It’s a view that beggars belief today, but might have been quite common at the time when PTSD was less understood. It’s clear that not only Milligan had suffered, although he was one of a few who had been helped to become comedy geniuses.
“BBC executives, Dennis Main Wilson and Peter Eaton, had similar war experience to Spike,” says Newman. “There’s a point where Peter Eaton turns on Spike – and this is absolutely true – and says, ‘You’re not alone in this, you know, we’ve all been there’. Peter Eaton was at Dunkirk, Dennis Main Wilson was one of the first people on the Normandy beaches. Not everybody made such a big deal of it like Spike, but the deal that he made of it did fuel his comedy. There’s a line in the play where somebody describes The Goons as shell shock on radio and that’s pretty much it.”
Legend has it, too, that after a performance of the play Oblomov, attended by now King Charles five times, Spike unsheathed a katana sword and asked the Queen to knight him.
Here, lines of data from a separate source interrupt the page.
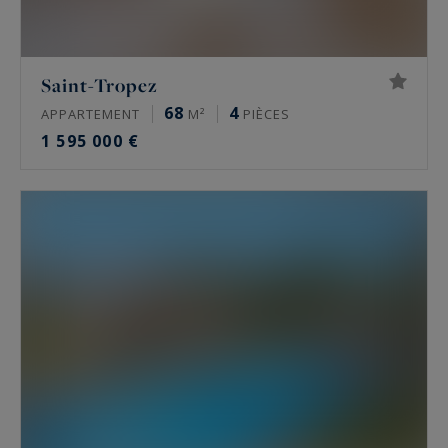
Saint-Tropez
68
4
APPARTEMENT
M²
PIÈCES
1 595 000 €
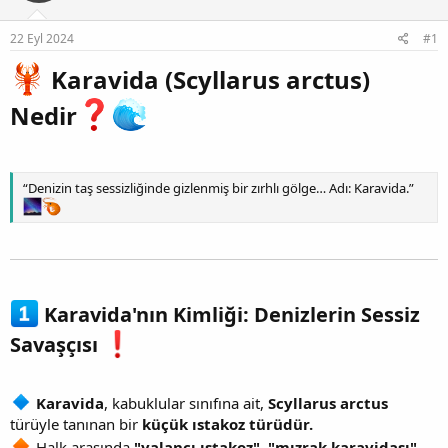
22 Eyl 2024
#1
Karavida (Scyllarus arctus)
Nedir
“Denizin taş sessizliğinde gizlenmiş bir zırhlı gölge… Adı: Karavida.”
Karavida'nın Kimliği: Denizlerin Sessiz
Savaşçısı
Karavida
, kabuklular sınıfına ait,
Scyllarus arctus
türüyle tanınan bir
küçük ıstakoz türüdür.
Halk arasında
"yalancı ıstakoz"
,
"mızrak karavidası"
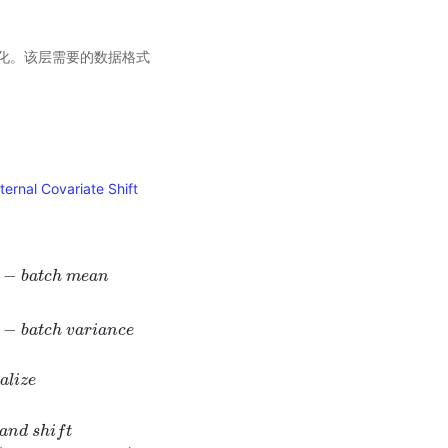
化。该层需要的数据格式
ernal Covariate Shift
−
b
a
t
c
h
m
e
a
n
−
b
a
t
c
h
v
a
r
i
a
n
c
e
←
x
i
−
μ
β
σ
β
2
+
ϵ
/
/
n
o
r
m
a
l
i
z
e
y
i
←
γ
x
i
^
+
β
/
/
s
c
a
l
e
a
n
d
s
h
i
f
t
m
o
v
i
n
g
_
m
e
a
n
=
m
m
a
l
i
z
e
a
n
d
s
h
i
f
t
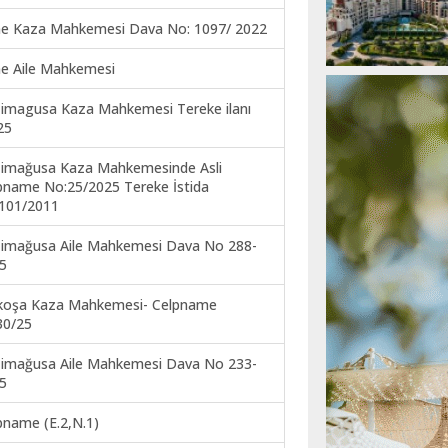
ne Kaza Mahkemesi Dava No: 1097/ 2022
ne Aile Mahkemesi
imagusa Kaza Mahkemesi Tereke ilanı
25
imağusa Kaza Mahkemesinde Asli
pname No:25/2025 Tereke İstida
101/2011
imağusa Aile Mahkemesi Dava No 288-
5
koşa Kaza Mahkemesi- Celpname
30/25
imağusa Aile Mahkemesi Dava No 233-
5
pname (E.2,N.1)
She declined. An incident the two writers were unaware of.
“I’m amazed that the royal family went to see Oblomov because it was such a chaotic production,” says Hislop. “I know people who did go and see it, including prior Private Eye editor Richard Ingrams, who said it was the funniest thing he’d ever seen. Spike didn’t stick to the script at all: at the moment a new character came on stage, the actors had no idea what Spike was going to say or do. Ingrams said the looks of panic were worth the price of admission on their own.”
But Hislop and Newman do touch on Milligan’s relationship with royalty in the play.
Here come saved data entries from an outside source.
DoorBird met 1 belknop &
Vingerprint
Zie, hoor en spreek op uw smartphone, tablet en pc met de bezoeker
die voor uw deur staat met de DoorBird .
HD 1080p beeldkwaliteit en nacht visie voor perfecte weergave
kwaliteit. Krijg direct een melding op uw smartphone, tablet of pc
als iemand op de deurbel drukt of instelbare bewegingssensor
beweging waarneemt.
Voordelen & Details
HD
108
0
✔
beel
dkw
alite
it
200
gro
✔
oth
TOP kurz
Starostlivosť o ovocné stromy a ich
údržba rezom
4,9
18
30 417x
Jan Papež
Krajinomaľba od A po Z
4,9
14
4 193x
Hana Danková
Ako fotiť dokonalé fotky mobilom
“I think comedians can be sort of court jesters really,” says Newman. “You can get away with anything if you do it in the right spirit. Then Spike repaid all that patronage by describing Prince Charles as a grovelling little bastard, which was pretty extraordinary.
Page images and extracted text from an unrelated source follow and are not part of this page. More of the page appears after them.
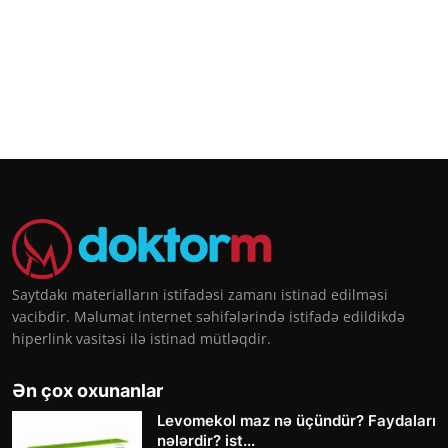
Saytdakı materialların istifadəsi zamanı istinad edilməsi
vacibdir. Məlumat internet səhifələrində istifadə edildikdə
hiperlink vasitəsi ilə istinad mütləqdir.
Ən çox oxunanlar
Levomekol maz nə üçündür? Faydaları
nələrdir? ist...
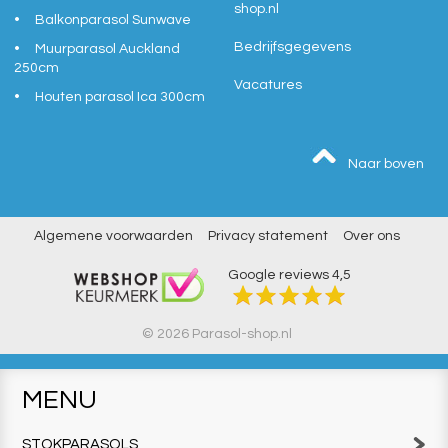
shop.nl
Balkonparasol Sunwave
Bedrijfsgegevens
Muurparasol Auckland
250cm
Vacatures
Houten parasol Ica 300cm
Naar boven
Algemene voorwaarden
Privacy statement
Over ons
Google reviews
4,5
© 2026 Parasol-shop.nl
MENU
STOKPARASOLS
“If you think people have been claiming in the last week that we’ve forgotten how to do deference in this country. No, I don’t think we ever were very good at deference and Spike certainly didn’t even start.”
At the end of the play we’ve got a list of people who credit Spike as a main influence on them: the Python’s, French and Saunders, the Kumars… All these people say, oh yes that was Spike.
And, despite the incident, it’s reported that Spike remained on close friendly terms with the now King until the former’s death. His relationship with his employers – the BBC – wasn’t always so smooth however. It was being given access to the BBC’s correspondence with Milligan and its internal memos that gave Hislop and Newman “the backbone of the story”.
“So we knew that there was a battle going on with the BBC. And from that, we then thought, well, what would best illustrate that?” says Hislop. “The letters are incredibly funny between him and management. He was always funny, even when he was furious. There are 250 episodes of the Goons, it’s a huge amount of material and you have to be very selective to get the bits that serve the story. However, it was quite a natural bit of selection on the whole.”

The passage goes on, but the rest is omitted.